Couverture du livre L'homme qui se prenait pour Napoléon : et autres essais pour une histoire politique de la folie

Auteur : Laure Murat

Date de saisie : 10/12/2011

Genre : Documents Essais d'actualité

Editeur : Gallimard, Paris, France

Collection : Hors série connaissance

Prix : 24.90 € / 163.33 F

ISBN : 9782070786640

GENCOD : 9782070786640

Sorti le : 22/09/2011

  • Les présentations des éditeurs : 04/02/2012

Au lendemain du retour des cendres de Napoléon Ier, en 1840, le directeur de Bicêtre voit arriver dans son asile quatorze nouveaux «empereurs». Tous les fous, dit-on, se prennent pour Napoléon. Que disent les archives ? Et pourquoi Napoléon, mieux que Louis XIV ?
Le docteur Esquirol prétendait pouvoir raconter l'histoire de France à partir des registres des asiles. Laure Murât a voulu relever le défi, à travers une passionnante enquête sur les rapports entre histoire et folie. On y découvre le destin de l'horloger décapité, persuadé d'avoir «perdu la tête» sous la guillotine et de vivre avec une tête de remplacement. On y retrouve aussi des personnages célèbres, comme Théroigne de Méricourt, dont la folie a été a posteriori attribuée à son engagement révolutionnaire.
Idéologie ou pathologie ? Comment délire-t-on l'histoire ? Que signifie la «raison» d'État face à la «folie» révolutionnaire ? Ces interrogations courent tout au long du XIXe siècle, qui invente aussi bien la «monomanie orgueilleuse» des ambitieux de la Restauration que la «maladie démocratique» des communards, et brouille les frontières entre passion politique et débordement maniaque.
Personne n'avait encore entrepris ce travail, fondé sur des archives inédites et des centaines d'observations médicales, qui pose les jalons d'une nouvelle réflexion sur l'histoire et son imaginaire.

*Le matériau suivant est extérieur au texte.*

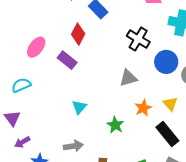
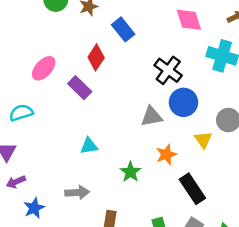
blue circle: (166, 62) -> (183, 102), moved
yellow triangle: (170, 104) -> (203, 140), moved
cyan triangle: (79, 107) -> (89, 146), turned 35

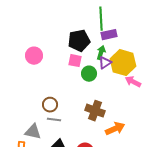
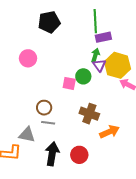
black pentagon: (79, 41) -> (49, 22), moved
pink square: (75, 61) -> (69, 83), moved
purple triangle: (105, 63) -> (99, 65), turned -32

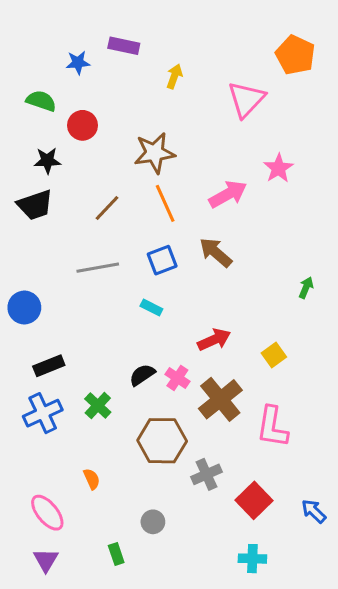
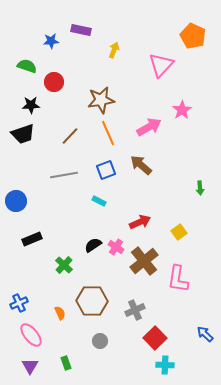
green arrow: (306, 288) -> (200, 188), turned 152
blue cross: (43, 413) -> (19, 303), moved, size x0.7
brown hexagon: (162, 441) -> (92, 301), moved
red square: (254, 500) -> (155, 338), moved
green rectangle: (116, 554) -> (66, 363), moved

Laure Murat a publié plusieurs livres qui ont obtenu un succès public et critique exceptionnel : La Maison du docteur Blanche : histoire d'un asile et de ses pensionnaires, de Nerval à Maupassant (Lattes, 2001, Goncourt de la biographie et Prix de la critique de l'Académie française), Passage de l'Odéon : Sylvia Beach, Adrienne Monnier et la vie littéraire à Paris dans l'entre-deux-guerres (Fayard, 2003) et La Loi du genre : une histoire du «troisième sexe» (Fayard, 2006). Elle est professeure au département d'études françaises et francophones de l'Université de Californie-Los Angeles (UCLA).

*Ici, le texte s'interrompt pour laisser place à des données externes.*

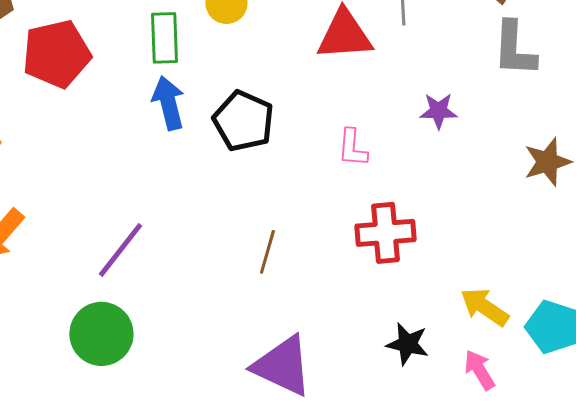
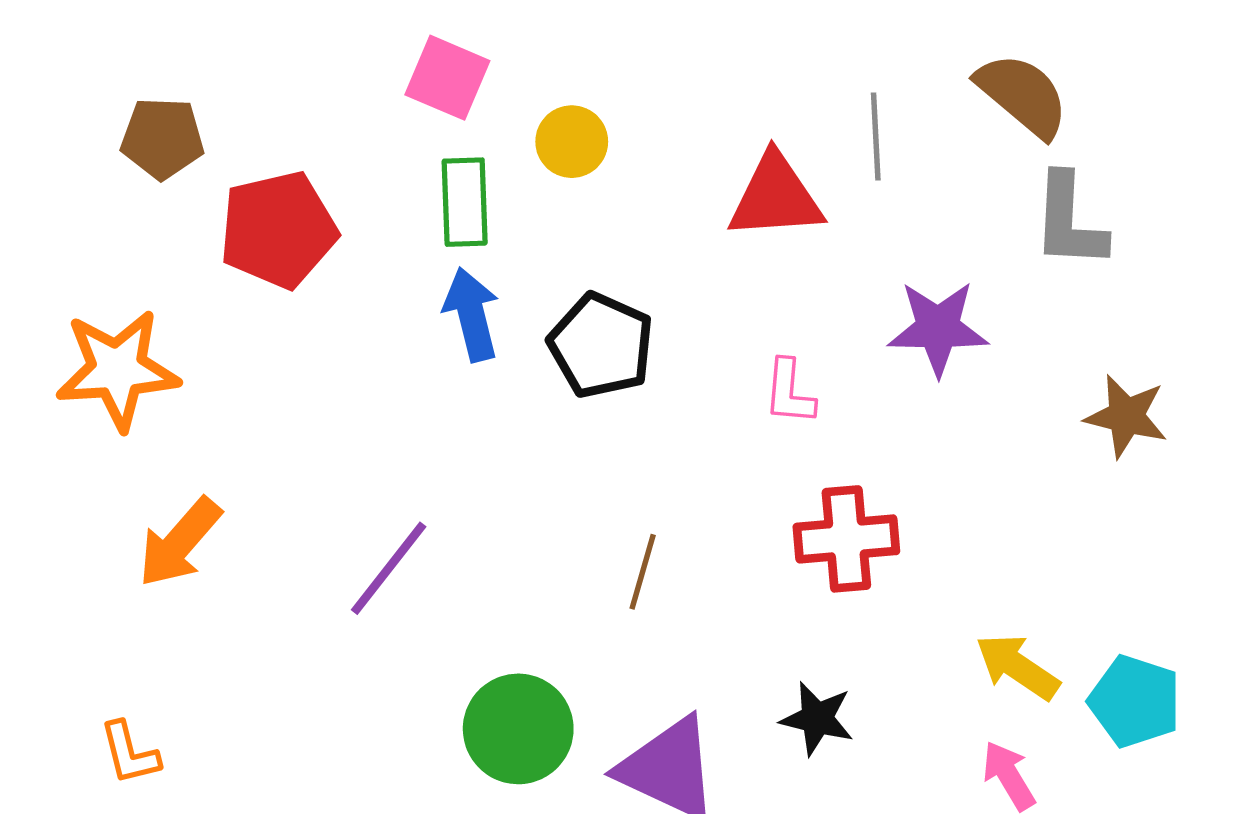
purple star: (438, 111) -> (938, 328), size x1.5
brown star: (547, 162) -> (1126, 416), turned 30
green circle: (101, 334) -> (518, 729), moved
black star: (407, 344) -> (817, 719), moved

  • La revue de presse Mona Ozouf - Le Nouvel Observateur du 8 décembre 2011

Tempêtes de l'Histoire, tempêtes de la psyché : leur contiguïté fait le coeur du beau livre de Laure Murat. Dans «la Maison du docteur Blanche», elle explorait déjà la littérature psychiatrique. Cette fois, elle s'est astreinte à une plongée héroïque dans les répertoires d'écrou, les rapports de police, les fichiers des prostituées, les observations des médecins. Ce sont les archives du malheur social, monotones et grises comme lui. Trouées parfois par l'éclair d'une découverte...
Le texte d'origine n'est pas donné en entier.